Take each line from the entries that holds "Laptop" and copy it out.

[Opening RECORDS TO USE section]

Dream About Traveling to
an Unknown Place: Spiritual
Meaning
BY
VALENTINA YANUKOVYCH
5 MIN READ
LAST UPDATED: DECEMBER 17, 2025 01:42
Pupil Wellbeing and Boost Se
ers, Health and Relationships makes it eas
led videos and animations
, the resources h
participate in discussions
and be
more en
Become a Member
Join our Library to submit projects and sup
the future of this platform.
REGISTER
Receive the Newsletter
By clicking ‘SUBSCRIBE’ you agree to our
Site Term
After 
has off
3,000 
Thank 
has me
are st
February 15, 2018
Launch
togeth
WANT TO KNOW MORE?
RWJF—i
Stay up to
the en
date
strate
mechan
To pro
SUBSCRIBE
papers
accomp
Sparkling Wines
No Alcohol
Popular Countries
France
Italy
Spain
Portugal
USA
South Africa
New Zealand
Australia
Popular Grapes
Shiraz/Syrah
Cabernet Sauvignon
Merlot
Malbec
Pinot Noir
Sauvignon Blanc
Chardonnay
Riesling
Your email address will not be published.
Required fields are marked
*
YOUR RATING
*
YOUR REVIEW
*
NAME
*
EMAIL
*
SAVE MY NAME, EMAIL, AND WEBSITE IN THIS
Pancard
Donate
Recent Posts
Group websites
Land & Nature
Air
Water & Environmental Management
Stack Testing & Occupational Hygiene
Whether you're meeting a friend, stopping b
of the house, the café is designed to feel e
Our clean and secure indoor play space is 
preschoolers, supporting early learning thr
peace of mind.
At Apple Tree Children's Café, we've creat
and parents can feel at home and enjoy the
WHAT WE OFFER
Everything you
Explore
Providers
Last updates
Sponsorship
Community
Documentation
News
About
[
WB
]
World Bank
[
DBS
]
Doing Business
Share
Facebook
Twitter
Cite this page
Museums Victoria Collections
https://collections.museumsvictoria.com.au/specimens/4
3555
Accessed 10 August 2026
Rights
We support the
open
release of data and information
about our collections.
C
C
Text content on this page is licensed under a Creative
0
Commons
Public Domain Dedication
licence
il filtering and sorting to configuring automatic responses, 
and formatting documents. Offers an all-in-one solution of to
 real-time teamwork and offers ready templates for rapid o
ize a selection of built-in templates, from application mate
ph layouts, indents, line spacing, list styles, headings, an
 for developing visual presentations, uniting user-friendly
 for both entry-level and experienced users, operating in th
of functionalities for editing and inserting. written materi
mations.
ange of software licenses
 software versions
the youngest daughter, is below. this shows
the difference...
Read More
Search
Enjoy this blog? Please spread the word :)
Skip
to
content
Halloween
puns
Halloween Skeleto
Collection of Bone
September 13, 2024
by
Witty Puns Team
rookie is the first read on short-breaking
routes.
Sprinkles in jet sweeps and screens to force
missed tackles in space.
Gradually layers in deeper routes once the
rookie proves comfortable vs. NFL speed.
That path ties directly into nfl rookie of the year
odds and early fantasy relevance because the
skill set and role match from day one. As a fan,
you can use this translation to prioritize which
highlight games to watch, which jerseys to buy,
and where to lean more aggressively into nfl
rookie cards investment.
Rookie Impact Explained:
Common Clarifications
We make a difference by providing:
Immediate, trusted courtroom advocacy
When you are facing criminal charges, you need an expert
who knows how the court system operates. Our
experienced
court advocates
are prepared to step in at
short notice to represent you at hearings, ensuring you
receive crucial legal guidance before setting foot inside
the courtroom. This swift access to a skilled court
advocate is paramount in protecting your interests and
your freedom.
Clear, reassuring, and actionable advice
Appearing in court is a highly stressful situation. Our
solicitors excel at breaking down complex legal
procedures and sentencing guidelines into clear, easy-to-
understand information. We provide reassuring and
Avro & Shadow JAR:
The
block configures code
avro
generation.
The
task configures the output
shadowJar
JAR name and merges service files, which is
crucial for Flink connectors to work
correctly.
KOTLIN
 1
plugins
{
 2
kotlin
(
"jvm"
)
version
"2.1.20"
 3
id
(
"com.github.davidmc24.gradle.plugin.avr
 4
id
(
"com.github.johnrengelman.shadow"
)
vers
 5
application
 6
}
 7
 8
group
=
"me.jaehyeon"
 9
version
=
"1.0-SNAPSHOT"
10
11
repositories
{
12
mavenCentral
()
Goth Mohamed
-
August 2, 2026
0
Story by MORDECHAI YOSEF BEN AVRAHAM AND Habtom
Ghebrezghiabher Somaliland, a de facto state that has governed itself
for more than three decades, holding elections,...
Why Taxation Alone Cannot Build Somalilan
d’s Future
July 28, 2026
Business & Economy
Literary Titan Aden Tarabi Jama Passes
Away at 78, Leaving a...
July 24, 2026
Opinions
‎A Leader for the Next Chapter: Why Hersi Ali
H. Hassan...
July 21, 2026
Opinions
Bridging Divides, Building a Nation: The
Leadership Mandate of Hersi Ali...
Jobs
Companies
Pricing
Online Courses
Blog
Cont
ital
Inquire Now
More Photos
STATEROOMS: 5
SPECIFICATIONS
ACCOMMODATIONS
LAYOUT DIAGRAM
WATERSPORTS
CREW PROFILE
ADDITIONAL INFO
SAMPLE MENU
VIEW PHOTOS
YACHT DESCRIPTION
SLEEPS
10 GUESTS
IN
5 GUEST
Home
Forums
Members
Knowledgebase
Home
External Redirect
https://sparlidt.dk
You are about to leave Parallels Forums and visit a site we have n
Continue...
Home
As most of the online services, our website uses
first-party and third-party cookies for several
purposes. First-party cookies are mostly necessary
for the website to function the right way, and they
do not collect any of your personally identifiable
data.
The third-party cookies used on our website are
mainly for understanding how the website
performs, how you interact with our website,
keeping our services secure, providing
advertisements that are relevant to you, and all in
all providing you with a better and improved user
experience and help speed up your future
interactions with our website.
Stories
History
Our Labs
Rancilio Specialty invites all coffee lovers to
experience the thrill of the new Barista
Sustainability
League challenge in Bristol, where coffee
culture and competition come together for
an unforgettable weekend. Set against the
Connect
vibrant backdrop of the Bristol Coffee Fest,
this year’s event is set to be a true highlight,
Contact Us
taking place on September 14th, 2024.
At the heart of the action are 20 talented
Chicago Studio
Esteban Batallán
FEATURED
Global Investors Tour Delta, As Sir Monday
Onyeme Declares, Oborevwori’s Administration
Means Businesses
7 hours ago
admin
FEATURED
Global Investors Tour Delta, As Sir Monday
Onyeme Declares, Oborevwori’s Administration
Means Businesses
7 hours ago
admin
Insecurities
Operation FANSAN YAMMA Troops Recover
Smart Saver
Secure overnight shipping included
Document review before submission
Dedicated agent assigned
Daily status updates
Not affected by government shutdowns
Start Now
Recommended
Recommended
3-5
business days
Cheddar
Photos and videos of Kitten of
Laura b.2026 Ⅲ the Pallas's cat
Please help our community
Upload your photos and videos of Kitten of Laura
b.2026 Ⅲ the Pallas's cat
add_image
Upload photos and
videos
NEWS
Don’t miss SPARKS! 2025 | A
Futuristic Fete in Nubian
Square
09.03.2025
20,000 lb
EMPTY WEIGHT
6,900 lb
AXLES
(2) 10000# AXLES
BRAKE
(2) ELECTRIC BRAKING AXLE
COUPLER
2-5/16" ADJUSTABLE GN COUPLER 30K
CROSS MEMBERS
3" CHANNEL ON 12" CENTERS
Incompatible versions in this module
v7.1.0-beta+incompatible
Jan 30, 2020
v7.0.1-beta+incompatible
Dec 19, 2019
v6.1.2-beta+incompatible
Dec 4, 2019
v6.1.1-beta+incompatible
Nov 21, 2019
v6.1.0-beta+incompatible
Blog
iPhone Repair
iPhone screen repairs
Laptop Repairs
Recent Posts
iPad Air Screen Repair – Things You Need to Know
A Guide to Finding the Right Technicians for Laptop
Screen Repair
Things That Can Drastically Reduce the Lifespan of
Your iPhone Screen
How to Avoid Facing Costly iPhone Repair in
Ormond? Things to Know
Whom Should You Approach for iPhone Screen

[Closing RECORDS TO USE section]

YOUR SOLUTION =
Laptop Repairs
A Guide to Finding the Right Technicians for Laptop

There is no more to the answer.